# Task goal
Return the line containing "devenir en 2014 et durant deux ans le" and every line beneath it through the end of the entries below, unchanged. Pictures stay out.

# Available data
━━━━

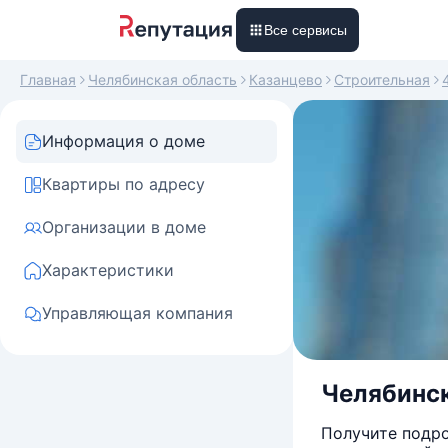
Все сервисы
Главная
Челябинская область
Казанцево
Строительная
Информация о доме
Квартиры по адресу
Организации в доме
Характеристики
Управляющая компания
Челябинск
Получите подро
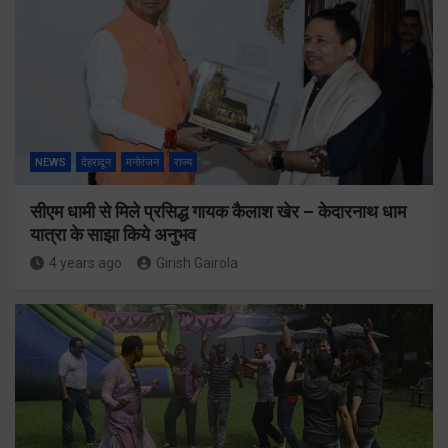
NEWS
देहरादून
मनोरंजन
राज्य
सीएम धामी से मिले प्रसिद्ध गायक कैलाश खेर – केदारनाथ धाम
यात्रा के साझा किये अनुभव
4 years ago
Girish Gairola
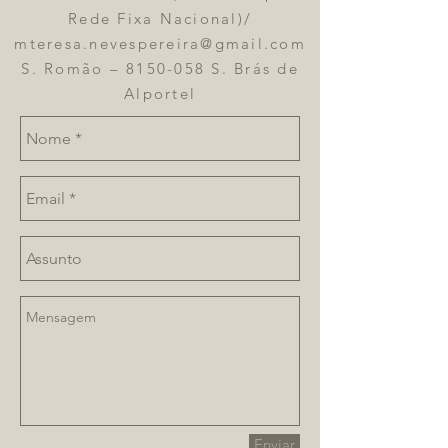
Rede Fixa Nacional)/
mteresa.nevespereira@gmail.com
S. Romão – 8150-058 S. Brás de
Alportel
Enviar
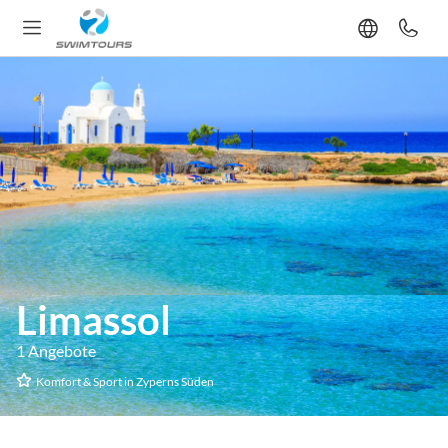
Limassol
1 Angebote
Komfort & Sport in Zyperns Süden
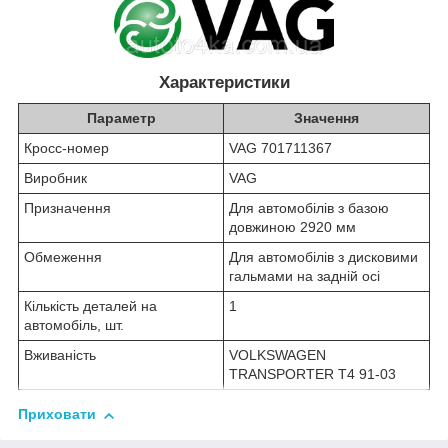
Характеристики
Параметр
Значення
Кросс-номер
VAG 701711367
Виробник
VAG
Призначення
Для автомобілів з базою
довжиною 2920 мм
Обмеження
Для автомобілів з дисковими
гальмами на задній осі
Кількість деталей на
1
автомобіль, шт.
Вживаність
VOLKSWAGEN
TRANSPORTER T4 91-03
Приховати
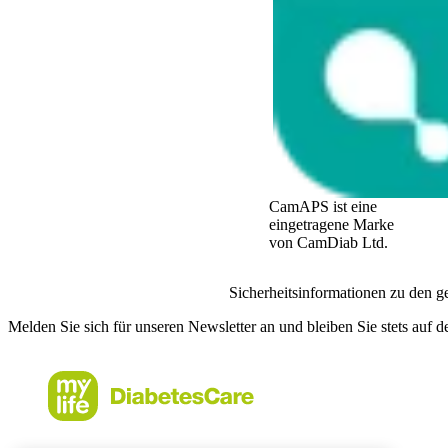
CamAPS ist eine
eingetragene Marke
von CamDiab Ltd.
Sicherheitsinformationen zu den g
Melden Sie sich für unseren Newsletter an und bleiben Sie stets auf 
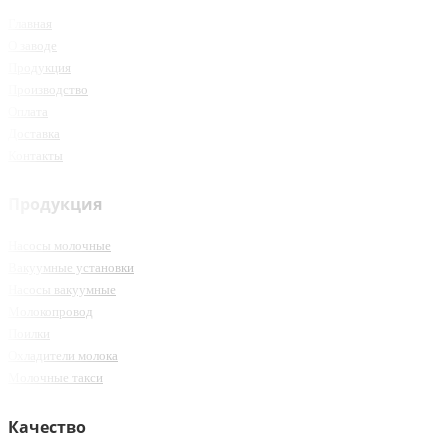
Главная
О заводе
Продукция
Производство
Оплата
Доставка
Контакты
Продукция
Насосы молочные
Вакуумные установки
Насосы вакуумные
Молокопровод
Поилки
Охладители молока
Молочные такси
Качество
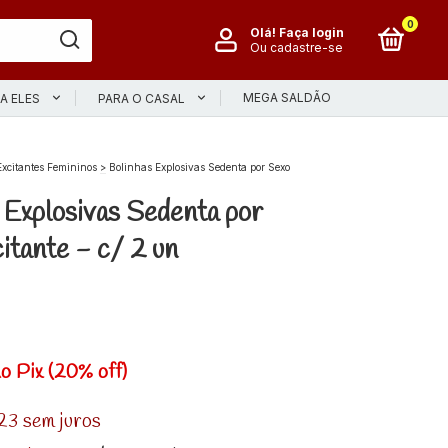
0
Olá!
Faça login
Ou cadastre-se
MEGA SALDÃO
A ELES
PARA O CASAL
Excitantes Femininos
>
Bolinhas Explosivas Sedenta por Sexo
 Explosivas Sedenta por
itante - c/ 2 un
o Pix (20% off)
23
sem juros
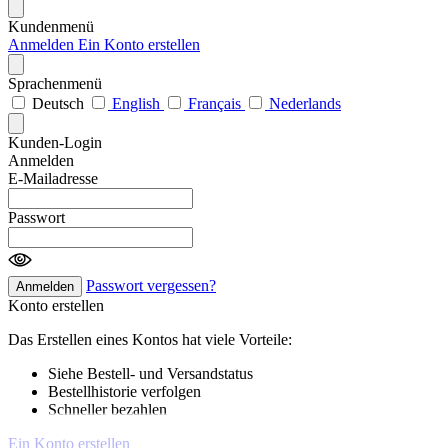
Kundenmenü
Anmelden
Ein Konto erstellen
Sprachenmenü
Deutsch
English
Français
Nederlands
Kunden-Login
Anmelden
E-Mailadresse
Passwort
Passwort vergessen?
Anmelden
Konto erstellen
Das Erstellen eines Kontos hat viele Vorteile:
Siehe Bestell- und Versandstatus
Bestellhistorie verfolgen
Schneller bezahlen
Ein Konto erstellen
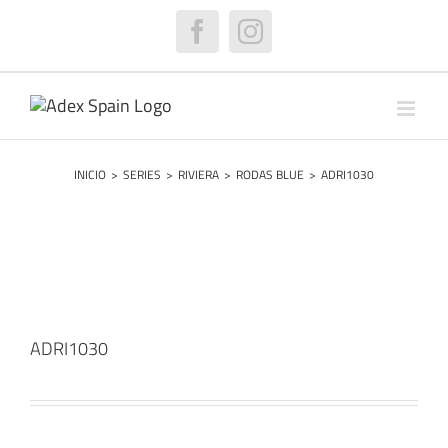
Saltar
al
Facebook
Instagram
contenido
INICIO
>
SERIES
>
RIVIERA
>
RODAS BLUE
>
ADRI1030
ADRI1030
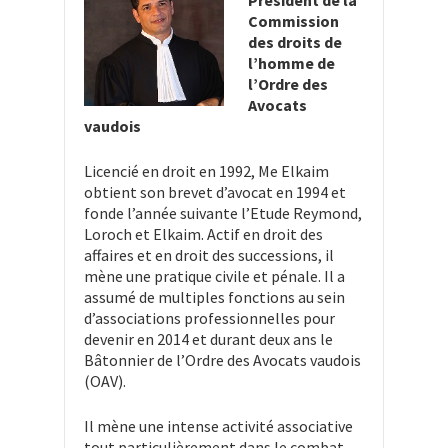
Président de la
Commission
des droits de
l’homme de
l’Ordre des
Avocats
vaudois
Licencié en droit en 1992, Me Elkaim
obtient son brevet d’avocat en 1994 et
fonde l’année suivante l’Etude Reymond,
Loroch et Elkaim. Actif en droit des
affaires et en droit des successions, il
mène une pratique civile et pénale. Il a
assumé de multiples fonctions au sein
d’associations professionnelles pour
devenir en 2014 et durant deux ans le
Bâtonnier de l’Ordre des Avocats vaudois
(OAV).
Il mène une intense activité associative
tout particulièrement dans le combat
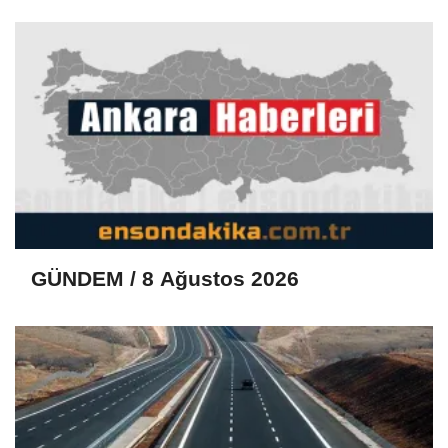
yetişiyor
GÜNDEM / 8 Ağustos 2026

━━━━

# Answer to the exercise
devenir en 2014 et durant deux ans le
Bâtonnier de l’Ordre des Avocats vaudois
(OAV).
Il mène une intense activité associative
tout particulièrement dans le combat
yetişiyor
GÜNDEM / 8 Ağustos 2026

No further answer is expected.